Exercise: Leave out every picture and set down, exactly, the lines below from the one holding "Удмуртская республика" up to and including the one holding "Våre prosjekter".

Data in this exercise:
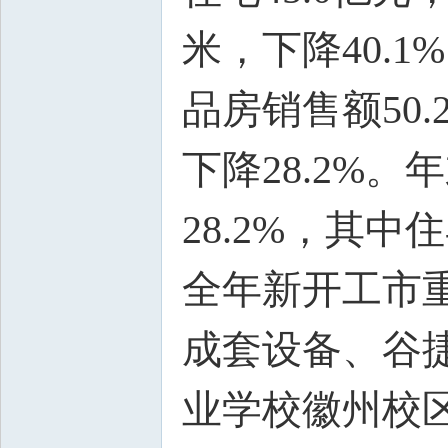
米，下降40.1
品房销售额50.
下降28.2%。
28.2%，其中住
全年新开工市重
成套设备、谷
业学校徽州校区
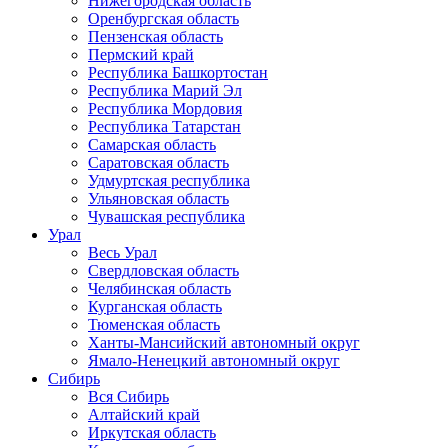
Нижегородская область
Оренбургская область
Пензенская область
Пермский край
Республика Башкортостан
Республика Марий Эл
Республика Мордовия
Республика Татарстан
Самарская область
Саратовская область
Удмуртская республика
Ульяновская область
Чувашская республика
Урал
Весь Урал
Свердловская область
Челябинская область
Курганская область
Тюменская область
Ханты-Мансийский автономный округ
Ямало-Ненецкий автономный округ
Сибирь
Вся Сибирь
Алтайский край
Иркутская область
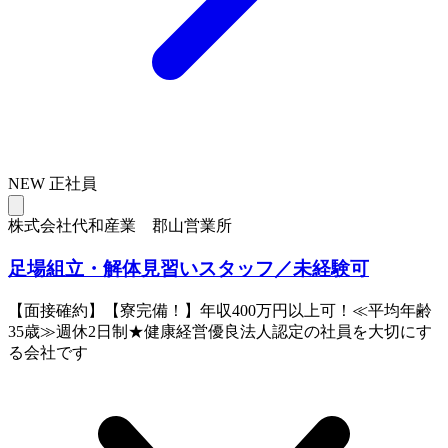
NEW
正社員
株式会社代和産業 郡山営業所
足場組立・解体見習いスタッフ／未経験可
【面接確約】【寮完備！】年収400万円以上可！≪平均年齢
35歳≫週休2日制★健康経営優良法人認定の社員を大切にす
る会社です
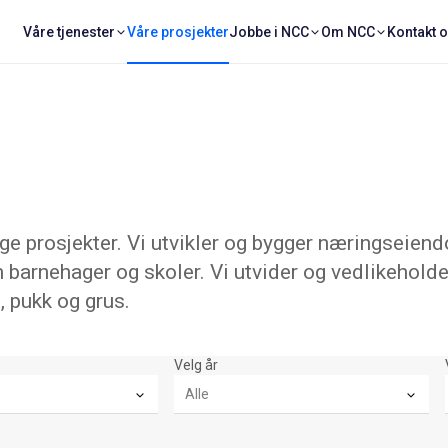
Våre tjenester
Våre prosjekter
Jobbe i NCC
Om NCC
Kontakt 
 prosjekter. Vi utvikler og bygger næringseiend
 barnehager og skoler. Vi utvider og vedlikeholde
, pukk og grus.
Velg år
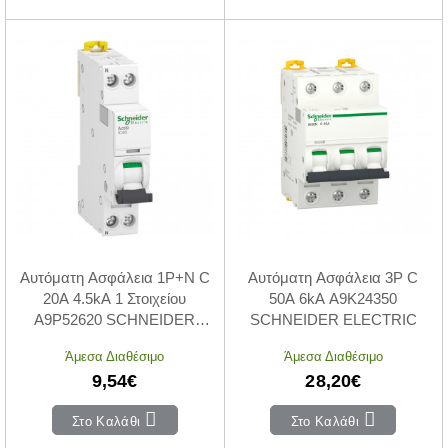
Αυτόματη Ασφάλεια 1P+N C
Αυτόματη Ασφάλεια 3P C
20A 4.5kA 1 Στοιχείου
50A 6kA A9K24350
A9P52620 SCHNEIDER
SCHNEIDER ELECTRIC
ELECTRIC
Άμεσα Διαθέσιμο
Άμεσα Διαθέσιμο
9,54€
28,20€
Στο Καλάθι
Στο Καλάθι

...

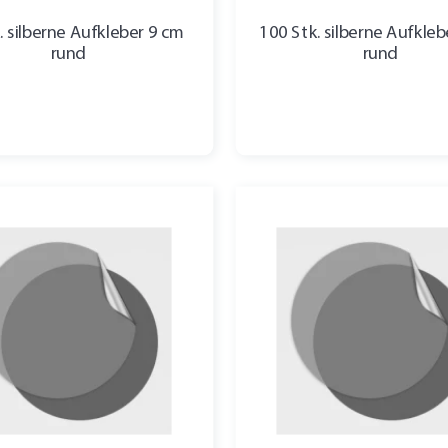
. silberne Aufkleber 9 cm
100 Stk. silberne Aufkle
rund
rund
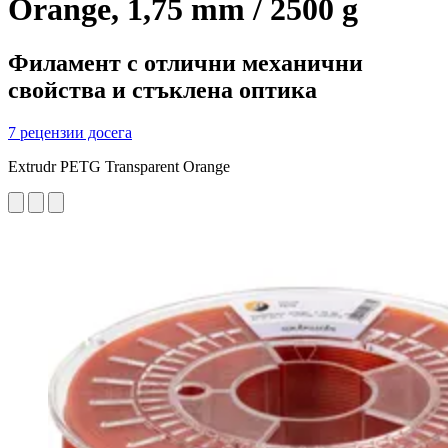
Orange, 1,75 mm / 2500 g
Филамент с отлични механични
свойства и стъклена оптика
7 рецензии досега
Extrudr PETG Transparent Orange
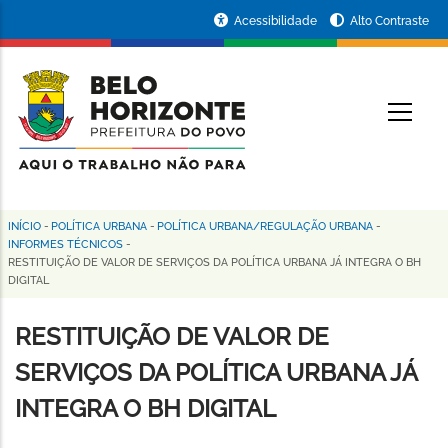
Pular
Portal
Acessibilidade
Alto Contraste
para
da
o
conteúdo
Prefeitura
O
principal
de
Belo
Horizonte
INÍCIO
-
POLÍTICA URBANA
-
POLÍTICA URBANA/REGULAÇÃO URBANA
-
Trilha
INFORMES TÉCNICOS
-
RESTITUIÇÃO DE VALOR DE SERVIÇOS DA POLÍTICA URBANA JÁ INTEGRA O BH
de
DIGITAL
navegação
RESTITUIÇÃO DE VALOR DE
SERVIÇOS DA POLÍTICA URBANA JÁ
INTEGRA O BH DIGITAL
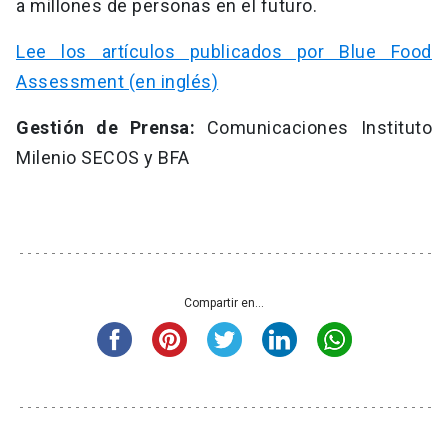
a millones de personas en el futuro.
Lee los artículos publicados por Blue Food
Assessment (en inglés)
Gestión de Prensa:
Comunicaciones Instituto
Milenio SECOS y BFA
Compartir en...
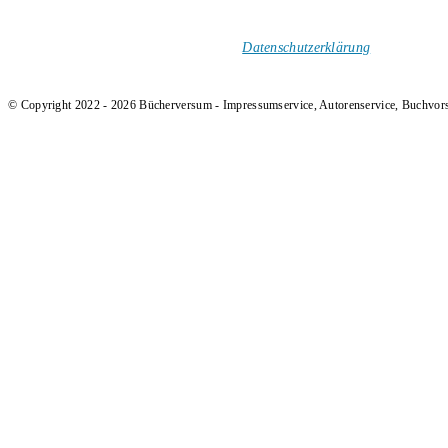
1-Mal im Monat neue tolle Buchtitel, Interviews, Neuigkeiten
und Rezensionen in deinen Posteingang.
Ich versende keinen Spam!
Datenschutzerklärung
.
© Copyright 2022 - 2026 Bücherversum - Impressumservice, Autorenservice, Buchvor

Exercise output:
Удмуртская республика
Ульяновская область
Чувашская республика
Урал
Весь Урал
Свердловская область
Челябинская область
Курганская область
Тюменская область
Ханты-Мансийский автономный округ
Ямало-Ненецкий автономный округ
Сибирь
Вся Сибирь
Алтайский край
Иркутская область
NEW
正社員
株式会社代和産業 郡山営業所
足場組立・解体見習いスタッフ／未経験可
【面接確約】【寮完備！】年収400万円以上可！≪平均年齢
35歳≫週休2日制★健康経営優良法人認定の社員を大切にす
る会社です
Våre tjenester
Våre prosjekter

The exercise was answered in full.